Un point particulièrement problématique est le fait que le consommateur n’est pas renseigné sur la nature « particulière » ou « élargie » du terroir dont il trouve le nom sur l’étiquette, la précision correspondante (Einzellage ou Großlage) n’étant pas autorisée. Dans ce cas, l’intérêt du consommateur (qui veut boire du vin provenant d’une certaine commune) devrait coïncider avec l’intérêt de ceux qui veulent promouvoir un terroir particulier et souligner que leur vignoble est vraiment authentique. En face, on trouve les intérêts de ceux qui distribuent le vin sous le nom d’un « terroir élargi » et qui voudraient ainsi donner un nom prestigieux, mais usurpé à leur marchandise. Ce groupe est potentiellement plus important, car il n’y a pas de limite maximale à la surface d’un terroir particulier ou élargi (un « terroir élargi » peut théoriquement englober une région viticole toute entière – on est objectivement très loin de la traduction « lieu-dit » du règlement européen concerné), alors qu’il existe une limite minimale de 5 hectares destinée à réduire le nombre de terroirs possibles. L’inscription des terroirs dans le registre officiel des vignobles fait partie des compétences des Länder qui peuvent interpréter à leur guise l’exigence d’uniformité contenue dans la loi nationale et qui font preuve d’une grande réceptivité à l’égard des souhaits des acteurs économiques importants de leur région. La différence entre « Lage », « lieu-dit » et « small locality »[15], et le flou qui règne en absence d’une définition de la superficie maximale par les instances européennes illustrent également la marge de manœuvre des Etats-membres de l’UE. 

Cette opposition des intérêts des consommateurs à ceux des producteurs et distributeurs peut être affinée en tenant compte des besoins de la commercialisation : pour être référencé par les acteurs de la grande distribution, un article doit d’abord être disponible dans une certaine quantité. Comme les vins des « terroirs élargis » correspondent mieux à ce critère, ils ont plus de chances à entrer dans ces circuits qui permettent d’écouler plus de produits.
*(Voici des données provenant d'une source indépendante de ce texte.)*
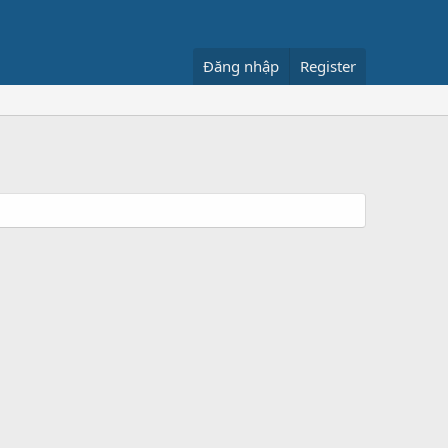
Đăng nhập
Register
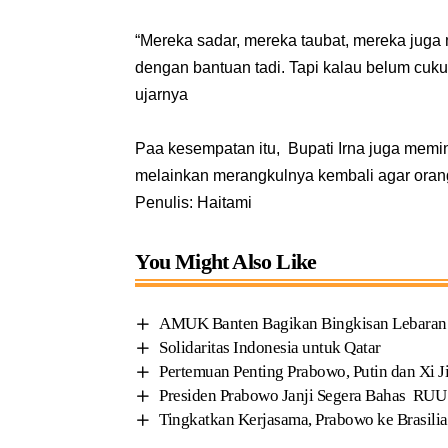
“Mereka sadar, mereka taubat, mereka jug
dengan bantuan tadi. Tapi kalau belum cuku
ujarnya
Paa kesempatan itu, Bupati Irna juga memint
melainkan merangkulnya kembali agar orang-
Penulis: Haitami
You Might Also Like
AMUK Banten Bagikan Bingkisan Lebaran u
Solidaritas Indonesia untuk Qatar
Pertemuan Penting Prabowo, Putin dan Xi J
Presiden Prabowo Janji Segera Bahas RUU
Tingkatkan Kerjasama, Prabowo ke Brasilia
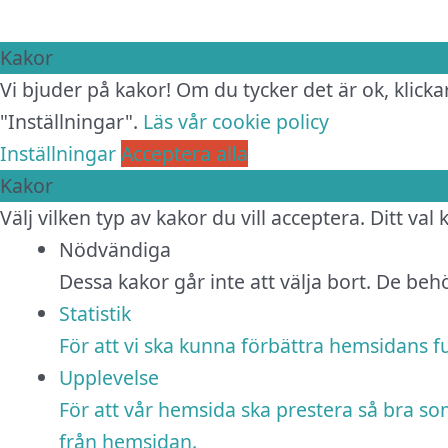
Kakor
Vi bjuder på kakor! Om du tycker det är ok, klickar
"Inställningar".
Läs vår cookie policy
Inställningar
Acceptera alla
Kakor
Välj vilken typ av kakor du vill acceptera. Ditt val
Nödvändiga
Dessa kakor går inte att välja bort. De be
Statistik
För att vi ska kunna förbättra hemsidans 
Upplevelse
För att vår hemsida ska prestera så bra so
från hemsidan.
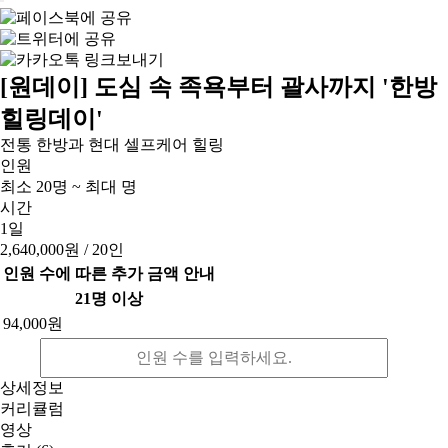
[원데이] 도심 속 족욕부터 괄사까지 '한방
힐링데이'
전통 한방과 현대 셀프케어 힐링
인원
최소 20명 ~ 최대 명
시간
1일
2,640,000원
/ 20인
인원 수에 따른 추가 금액 안내
21명 이상
94,000원
상세정보
커리큘럼
영상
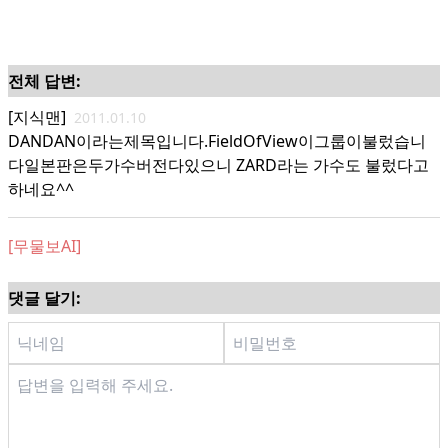
전체 답변:
[지식맨]
2011.01.10
DANDAN이라는제목입니다.FieldOfView이그룹이불렀습니
다일본판은두가수버전다있으니 ZARD라는 가수도 불렀다고
하네요^^
[무물보AI]
댓글 달기:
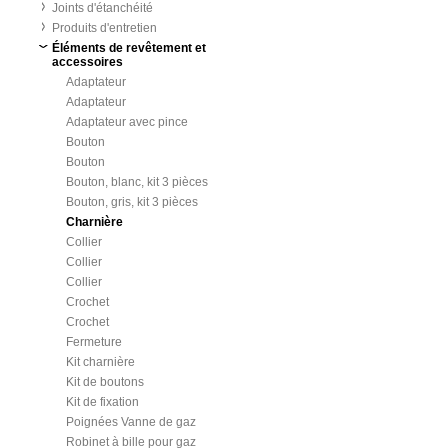
Joints d'étanchéité
Produits d'entretien
Éléments de revêtement et
accessoires
Adaptateur
Adaptateur
Adaptateur avec pince
Bouton
Bouton
Bouton, blanc, kit 3 pièces
Bouton, gris, kit 3 pièces
Charnière
Collier
Collier
Collier
Crochet
Crochet
Fermeture
Kit charnière
Kit de boutons
Kit de fixation
Poignées Vanne de gaz
Robinet à bille pour gaz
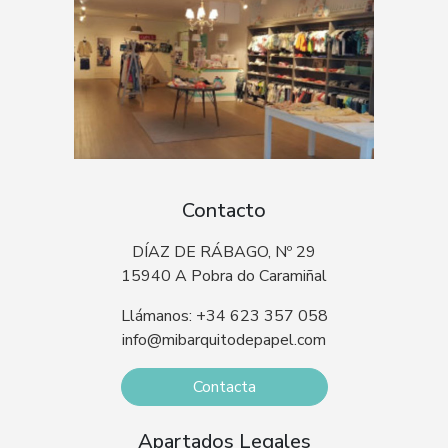
Contacto
DÍAZ DE RÁBAGO, Nº 29
15940 A Pobra do Caramiñal
Llámanos: +34 623 357 058
info@mibarquitodepapel.com
Contacta
Apartados Legales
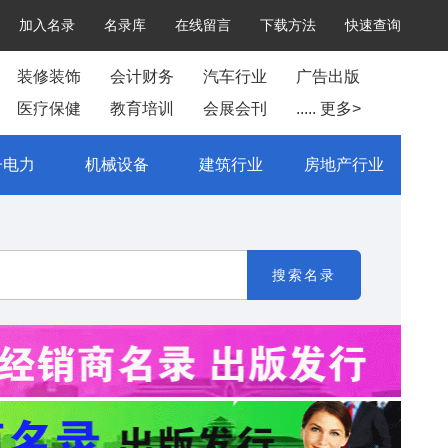
加入名录
名录库
在线留言
下载方法
快速查询
装修装饰
会计财务
汽车行业
广告出版
医疗保健
教育培训
会展会刊
..... 更多>
子电力
机械设备
建筑行业
房地产行业
搜索名录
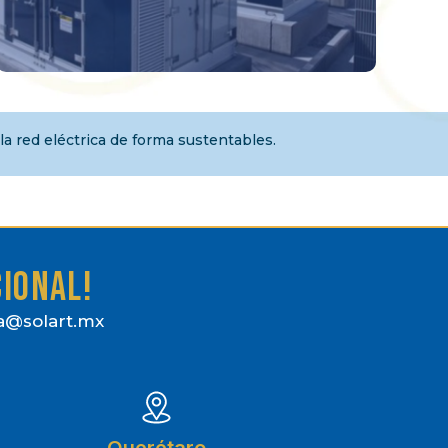
a red eléctrica de forma sustentables.
cional!
a@solart.mx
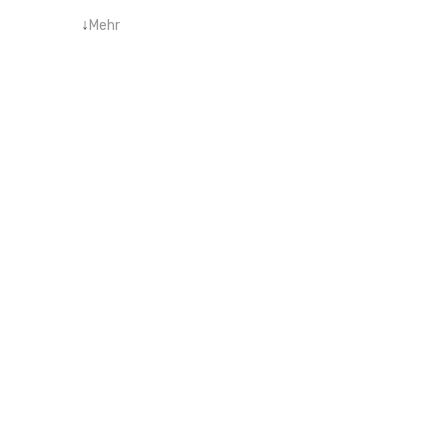
↓
Mehr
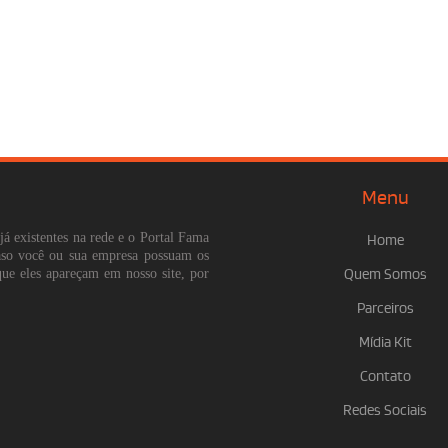
Menu
já existentes na rede e o Portal Fama
Home
Caso você ou sua empresa possuam os
que eles apareçam em nosso site, por
Quem Somos
Parceiros
Mídia Kit
Contato
Redes Sociais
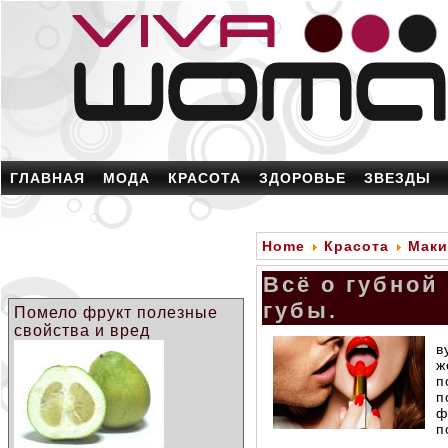
ГЛАВНАЯ
МОДА
КРАСОТА
ЗДОРОВЬЕ
ЗВЕЗДЫ
Home
Красота
Маки
Всё о губной
губы.
Помело фрукт полезные
свойства и вред
в
ж
п
п
ф
п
On peut alors argumenter que la pratique des « terroirs élargis » correspond également aux intérêts des clients, qui veulent acheter des vins authentiques, suffisamment homogènes pour être conforme à leurs attentes en matière de goût, sans dépenser des fortunes (les vins des meilleurs terroirs allemands atteignent des prix comparables aux meilleurs crus bordelais). Or, c’est justement une particularité des vins produits en Allemagne, aux limites du possible en matière de viticulture, que seules quelques surfaces donnent vraiment des vins d’exception. En associant les noms de ces terroirs à des produits destinés à une consommation plus large, les distributeurs font boire aux clients un vin moins authentique qu’il n’y paraît. En plus, ils risquent de ternir la réputation des meilleurs vignobles ce qui peut rendre leur exploitation plus difficile, limitant finalement le choix du consommateur et réduisant à la longue le bénéfice que l’on peut retirer de l’utilisation de l’indication de provenance.
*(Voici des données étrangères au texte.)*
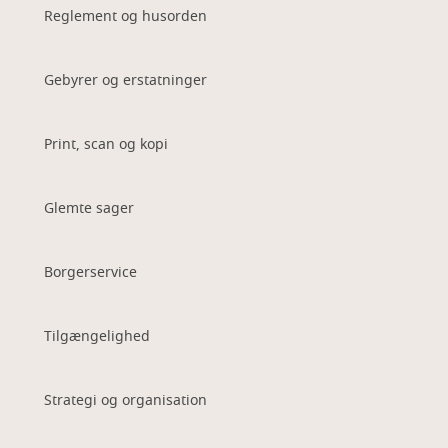
Reglement og husorden
Gebyrer og erstatninger
Print, scan og kopi
Glemte sager
Borgerservice
Tilgængelighed
Strategi og organisation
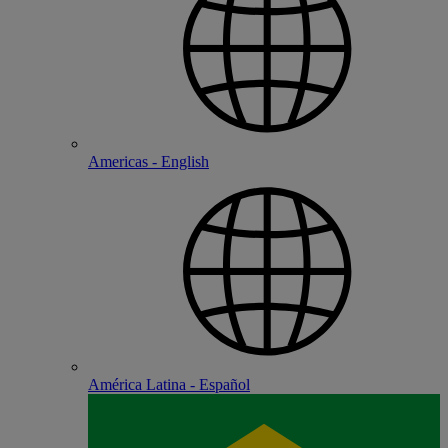
Americas - English
América Latina - Español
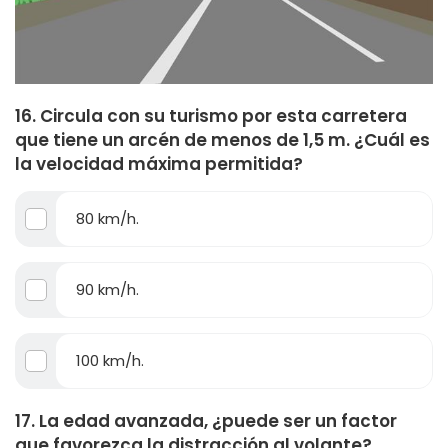
16. Circula con su turismo por esta carretera
que tiene un arcén de menos de 1,5 m. ¿Cuál es
la velocidad máxima permitida?
80 km/h.
90 km/h.
100 km/h.
17. La edad avanzada, ¿puede ser un factor
que favorezca la distracción al volante?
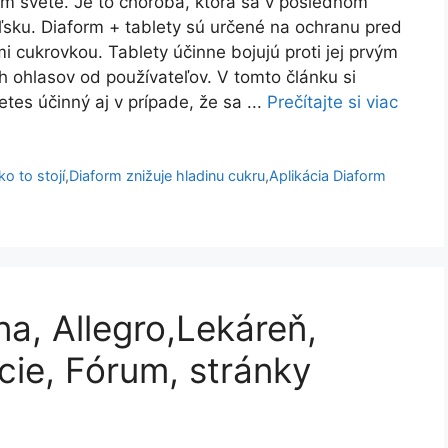
om svete. Je to choroba, ktorá sa v poslednom
oľsku. Diaform + tablety sú určené na ochranu pred
cukrovkou. Tablety účinne bojujú proti jej prvým
h ohlasov od používateľov. V tomto článku si
etes účinný aj v prípade, že sa ...
Prečítajte si viac
o to stojí
,
Diaform znižuje hladinu cukru
,
Aplikácia Diaform
na, Allegro,Lekáreň,
cie, Fórum, stránky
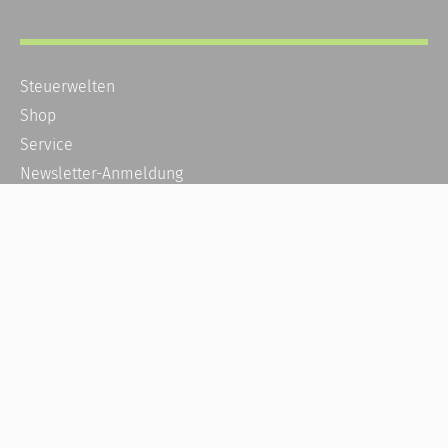
Steuerwelten
Shop
Service
Newsletter-Anmeldung
Alle News
Steuererklärung Online
Referenz
Über uns
Kontakt
Karriere
Häufige Fragen / FAQ
Kundenkonto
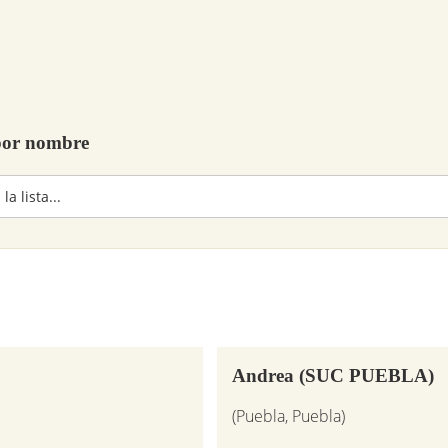
 por nombre
Andrea (SUC PUEBLA)
(Puebla, Puebla)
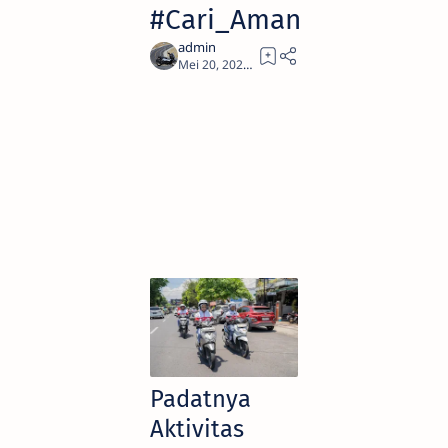
#Cari_Aman
2
Padatnya
Aktivitas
Le nom d’une commune apparaît également dans l’indication du district, utilisable sur l’étiquette et pour désigner le vin dans le commerce. Ce sont évidemment aussi les communes réputées en tant que métropoles viticoles qui donnent leur nom au district. Toutefois, si le nom du district est utilisé, il doit être précédé du mot Bereich, écrit en adoptant les mêmes paramètres typographiques. Il est possible de mentionner le district et d’indiquer un nom de terroir d’une des autres communes qui entrent dans le district, si cela correspond effectivement à la réalité. Si le vin mentionne uniquement le district et non pas un terroir, le client peut être assez sûr du fait que le vin ne provient pas de la commune qui a donné son nom au district, mais d’une commune plus ou moins voisine. Cette fois-ci, le consommateur un tant soit peu renseigné trouve donc sur l’étiquette des indications vraies et utiles.
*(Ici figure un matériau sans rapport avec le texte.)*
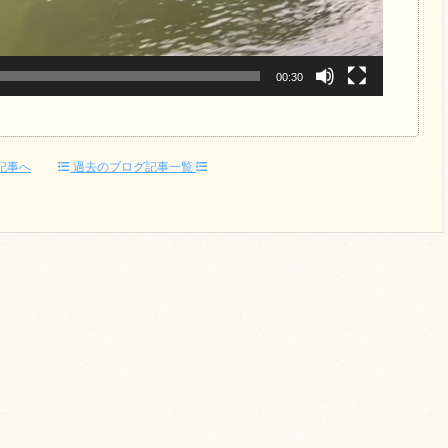
00:30
記事へ
過去のブログ記事一覧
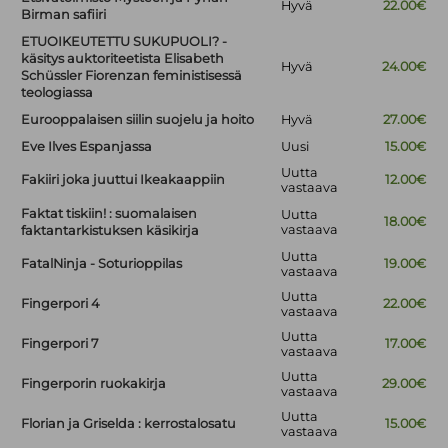
Hyvä
22.00€
Birman safiiri
ETUOIKEUTETTU SUKUPUOLI? -
käsitys auktoriteetista Elisabeth
Hyvä
24.00€
Schüssler Fiorenzan feministisessä
teologiassa
Eurooppalaisen siilin suojelu ja hoito
Hyvä
27.00€
Eve Ilves Espanjassa
Uusi
15.00€
Uutta
Fakiiri joka juuttui Ikeakaappiin
12.00€
vastaava
Faktat tiskiin! : suomalaisen
Uutta
18.00€
vastaava
faktantarkistuksen käsikirja
Uutta
FatalNinja - Soturioppilas
19.00€
vastaava
Uutta
Fingerpori 4
22.00€
vastaava
Uutta
Fingerpori 7
17.00€
vastaava
Uutta
Fingerporin ruokakirja
29.00€
vastaava
Uutta
Florian ja Griselda : kerrostalosatu
15.00€
vastaava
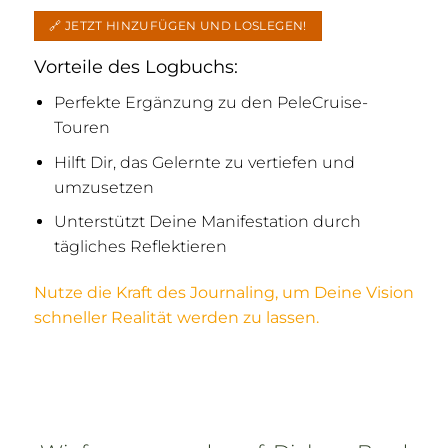
🔗 JETZT HINZUFÜGEN UND LOSLEGEN!
Vorteile des Logbuchs:
Perfekte Ergänzung zu den PeleCruise-
Touren
Hilft Dir, das Gelernte zu vertiefen und
umzusetzen
Unterstützt Deine Manifestation durch
tägliches Reflektieren
Nutze die Kraft des Journaling, um Deine Vision
schneller Realität werden zu lassen.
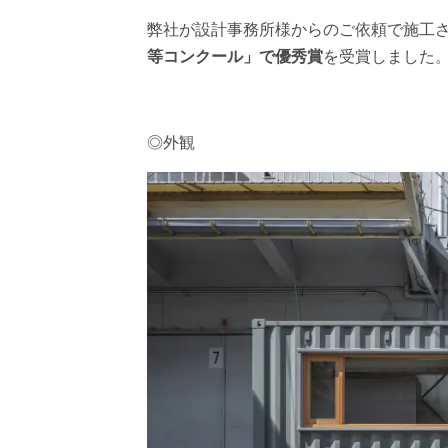
弊社が設計事務所様からのご依頼で施工させ
等コンクール」で優秀賞
を受賞しました
◎外観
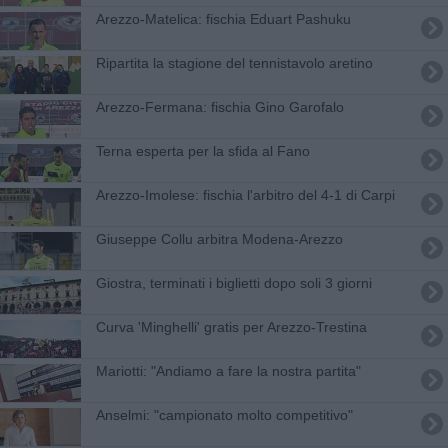
​Arezzo-Matelica: fischia Eduart Pashuku
​Ripartita la stagione del tennistavolo aretino
​Arezzo-Fermana: fischia Gino Garofalo
​Terna esperta per la sfida al Fano
Arezzo-Imolese: fischia l'arbitro del 4-1 di Carpi
Giuseppe Collu arbitra Modena-Arezzo
Giostra, terminati i biglietti dopo soli 3 giorni
Curva 'Minghelli' gratis per Arezzo-Trestina
Mariotti: "Andiamo a fare la nostra partita"
Anselmi: "campionato molto competitivo"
Est-ce que l’on peut comparer cette pratique du « terroir élargi » à l’AOC française ? Il est vrai que les vignobles entrants dans une AOC ne se situent pas forcément sur le territoire de la commune qui donne son nom à l’appellation : les vins des AOC Bordeaux et Bordeaux supérieur ne sont ainsi en général pas produits sur le territoire de la commune de Bordeaux, mais seulement à l’intérieur de la Gironde. Or, premièrement, le consommateur moyen est censé savoir que les « vins de Bordeaux » ne proviennent pas forcément de la ville de Bordeaux et de ses environs immédiats (même s’il y a des domaines prestigieux sur le territoire de la communauté urbaine), deuxièmement, en France, les conditions climatiques sont assez favorables à la vigne pour rendre possible une certaine homogénéité à l’intérieur d’une appellation, troisièmement, le régime des AOC contient des procédures qui doivent, en principe, garantir que les produits agréés répondent aux exigences en matière de goût. La seule mention de l’AOC ne fait pas croire au consommateur que le vin provient d’un site réputé et relativement petit. Celui qui recherche un vin français particulièrement prestigieux, achètera le vin d’un domaine précis.      

     

Les noms pseudo-géographiques

 

Là où l’indication de provenance n’est pas possible ou utile, c’est par le biais de la marque commerciale que la géographie tente de revenir sur l’étiquette du vin allemand, rendant encore plus évident l’effet publicitaire de la référence à un territoire. Une marque qui peut éventuellement consister en un logo, une image, un symbole, un mot ou un groupe de mots est un signe apposé à une marchandise ou à son emballage pour que le client la distingue (et l’identifie généralement à une entreprise qui propose également d’autres articles). En ce qui concerne le vin, l’un des intérêts de la marque est que la présentation graphique peut la rendre visuellement plus importante que les indications réglementaires et que l’auteur d’une marque peut, en principe, donner libre cours à son imagination. Cette liberté est toutefois limitée par l’interdiction d’induire le client en erreur. Des noms de marques qui se basent sur une provenance réelle sont légaux, sous certaines conditions, et ils ne seront pas considérés ici. A côté de ces cas, les organismes qui enregistrent les noms de marques de vin et par la suite les tribunaux se sont prononcés sur un certain nombre de cas qui imitent des noms géographiques ou qui veulent faire croire à une certaine provenance objectivement fausse. Il ne s’agit pas vraiment d’une particularité allemande, mais la situation allemande présente des particularités culturelles, notamment linguistiques, car il s’agit essentiellement d’un jeu sur le sens des mots.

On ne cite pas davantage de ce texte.